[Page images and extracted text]
[Start of Attachment]
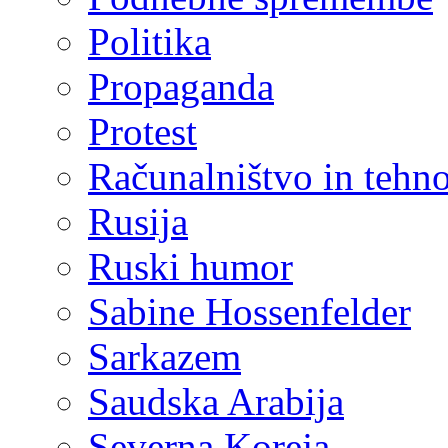
Politika
Propaganda
Protest
Računalništvo in tehno
Rusija
Ruski humor
Sabine Hossenfelder
Sarkazem
Saudska Arabija
Severna Koreja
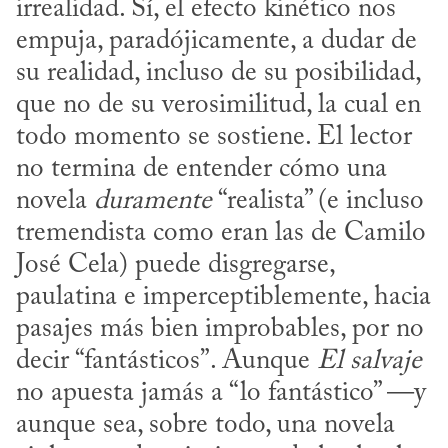
irrealidad. Sí, el efecto kinético nos 
empuja, paradójicamente, a dudar de 
su realidad, incluso de su posibilidad, 
que no de su verosimilitud, la cual en 
todo momento se sostiene. El lector 
no termina de entender cómo una 
novela 
duramente
 “realista” (e incluso 
tremendista como eran las de Camilo 
José Cela) puede disgregarse, 
paulatina e imperceptiblemente, hacia 
pasajes más bien improbables, por no 
decir “fantásticos”. Aunque 
El salvaje
no apuesta jamás a “lo fantástico” —y 
aunque sea, sobre todo, una novela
[End of Attachment]
WHAT IS EXPECTED =
Report each line of the data in which "todo" occurs.

COMPLETED EXERCISE =
todo momento se sostiene. El lector 
aunque sea, sobre todo, una novela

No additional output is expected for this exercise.